By Rachel Michaud
Friday, February 5, 2010; A19
"Money's falling," Dad says as he comes in the door from his job as a typewriter repairman. It's snowing. He changes into warm clothes and then goes out to check the plow on his truck and put gas in the snowblower. When he comes back in, he eats supper with one eye on the sky outside the kitchen window. He goes to sleep right afterward so he can wake up in the middle of the night to start plowing rich people's driveways and the parking lot of the Elm Theatre.
My sister Donna and I don't argue about whose turn it is to wash the supper dishes because we don't want to wake the sleeping bear in our parents' downstairs bedroom.
"Do you think we'll have a snow day tomorrow, Mom?" asks Gary, my younger brother.
"Yes. Rachel, don't stay up late reading. Go to bed early."
It is still dark when my father shakes me, cold seeming to radiate from his outside clothes. He touches my shoulder, not wanting to wake my sister in the twin bed.
"I'm awake. I'm awake," I say.
He leaves, and I go to the bathroom, where I put on layers of clothes, nothing good that will get dirty or torn. I walk downstairs and head out to his truck.
"Did you eat something?" he asks.
"I'm not hungry."
"We'll stop later."
I like the sky at dawn, but I like my warm bed better. My sisters and brothers, all eight, will sleep for hours. Six to eight inches have fallen, and snow is still falling, making the world quiet. No school today.
My father and I drive to first one job, then another. My part is to shovel the steps, around the doors. My job is to keep him company.
We break for breakfast mid-morning. By this time I am ravenous, and I plow through fried eggs, toast and hash browns. Dad gulps coffee, and I savor the whipped cream on the hot chocolate. I look around at the diners, other hardworking men like my father, getting refills on their coffee with a smile from the waitress who gives them right back whatever they say to her. This woman is not like my mother.
We go back out and keep working because the snow keeps falling. The Elm Theatre parking lot is the last job, and the one that seems to go on forever. The theater is the anchor of an L-shaped strip mall. My father plowed it once before I even got up, but now he's doing it again. There's shoveling for me to do in front of each of the stores. Some of them didn't even open today. I dig out the fire hydrant and shovel down to the sidewalk, following my father with his snowblower. If we don't get down to the pavement and sand it, we'll have to come back another day and chop ice. Dad keeps me going with sips from the flask in his back pocket -- blackberry brandy. It is the 1960s; I'm 11.

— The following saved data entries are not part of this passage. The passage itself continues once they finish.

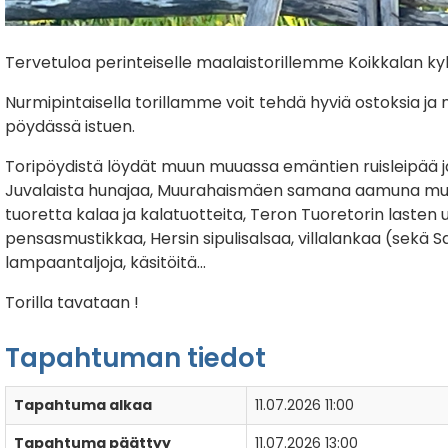
Tervetuloa perinteiselle maalaistorillemme Koikkalan ky
Nurmipintaisella torillamme voit tehdä hyviä ostoksia ja 
pöydässä istuen.
Toripöydistä löydät muun muuassa emäntien ruisleipää ja 
Juvalaista hunajaa, Muurahaismäen samana aamuna mun
tuoretta kalaa ja kalatuotteita, Teron Tuoretorin lasten 
pensasmustikkaa, Hersin sipulisalsaa, villalankaa (sekä 
lampaantaljoja, käsitöitä...
Torilla tavataan !
Tapahtuman tiedot
Tapahtuma alkaa
11.07.2026 11:00
Tapahtuma päättyy
11.07.2026 13:00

It's getting dark again as we load the snowblower and shovels into the back of the truck and head home, but it's only 4 or 5. As we pull into the driveway I see the snow fort somebody made in the back yard, the snow people. I'm glad the back steps are shoveled.
We are conquering heroes as we come into the warm kitchen, stamping snow off our boots, sniffing supper. The table has already been set by somebody else. After we peel off our wet outer clothes and go to the bathroom, we sit down and get to be served first.
Because there is new snow, I know what dessert will be. Mom has melted a hard brick of maple sugar in a saucepan to make "tseed," a sweet she learned how to cook growing up. She left her home town with her Acadian recipes in her head and one small suitcase, after marrying my father in her mother's front parlor. He was the one who loved her as a boy and left to find work in the Frog Hollow section of Hartford, Conn. He came back to Maine to court her.
Mom will lay spoonfuls of the warm liquid on the snow, and the kids will each use a spoon to roll it over the hardening taffy. It will stick to their spoons, and they will get quiet, their mouths busy.
Because I am tired, my mother takes a large pan and goes out the back door. She brings in a pan of snow so I can make my own "tseed" sitting at the table. My father is cheerfully counting out his money. I am sucking on my spoon and waiting for him to look up from the piles of fives, tens and twenties. Before I fall into bed I want my dollar.
Rachel Michaud is a writer living in Washington.